Il faut dissocier l’intention propre à la conception – qui intègre tout en les synthétisant l’ensemble des contraintes matérielles et immatérielles – de la maîtrise de l’exécution. Cette dernière n’est plus qu’une phase – certes sensible – de traduction et d’ajustement à l’échelle du chantier où se pose, en autres, la problématique de l’enchaînement des tâches. On y hiérarchise alors les problématiques dans un ordre forcément différent de celui de la conception, avec une façon de se positionner différente par rapport au projet. Qui plus est, un nouvel acteur intervient dans cette dernière phase, à savoir l’entreprise, pour ne pas dire les entreprises qu’il convient de faire entrer en synergie.

MH :
La vertu de notre organisation réside dans la valorisation du binôme que constitue le concepteur et le maître d’œuvre. On se connaît tous, on travaille les uns à côtés des autres. Chez Hardel Le Bihan, il importe que se forme une étroite relation au sein du binôme chefs de projet conception/construction, s’enrichissant mutuellement de leurs compétences respectives. Les premiers sensibilisant toujours davantage les seconds à l’architecture, quand bien même ils ne sont pas architectes.

LB :
Justement, quels sont les profils recherchés par MOX ?

UR :
Nous recherchons des architectes passionnés par la phase chantier, considérant leur rôle de maître d’œuvre dans la synthèse et la mise au point d’exécution soignée, pas forcément très expérimentés, mais faisant preuve de sensibilité au détail, de bon sens et de capacité de recherche technique. Ainsi que des ingénieurs formés à la direction des travaux. Les recrutements sont devenus compliqués dans la période actuelle de relance de l’activité du secteur du bâtiment, d’autant que nous cherchons des profils avec des compétences qui sont aussi celles demandées par les cabinets d’ingénieurs, voir par les maîtrises d’ouvrage qui elles aussi se restructurent !

LB :
Votre nouvelle organisation, a-t-elle permis à Hardel Le Bihan de s’attaquer – avec succès – à des projets de plus grande envergure type Réinventer Paris ?

MH :
Place du Grand Ouest à Massy, nous sommes trois agences (Hardel Le Bihan, Nicolas Reymond et Michel Guthmann) à avoir été retenues sur un même îlot.

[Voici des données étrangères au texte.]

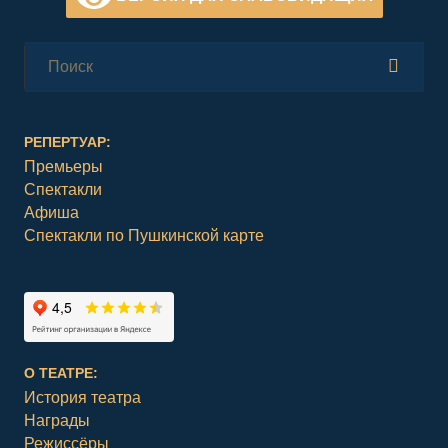
РЕПЕРТУАР:
Премьеры
Спектакли
Афиша
Спектакли по Пушкинской карте
О ТЕАТРЕ:
История театра
Награды
Режиссёры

Nous avons proposé au maître d’ouvrage – sur le point de l’accepter – une maîtrise d’œuvre d’exécution unique confiée à MOX. Nos deux confrères ont souhaité conserver le visa architectural, n’ayant pas la même proximité avec MOX que Hardel Le Bihan.

UR :
Pour le maître d’ouvrage, cela évite d’assister à trois réunions de chantier chaque semaine et permet a contrario d’avoir une vision centralisée et optimisée en termes d’exécution. Quant aux opérations de plus grande envergure, où il est impensable qu’une maîtrise d’œuvre d’exécution unique puisse être retenue, on a déjà envisagé de s’associer avec d’autres organismes. Dans ce cas MOX mettrait davantage l’accent sur la synthèse architecturale et technique et notre partenaire sur le suivi d’exécution.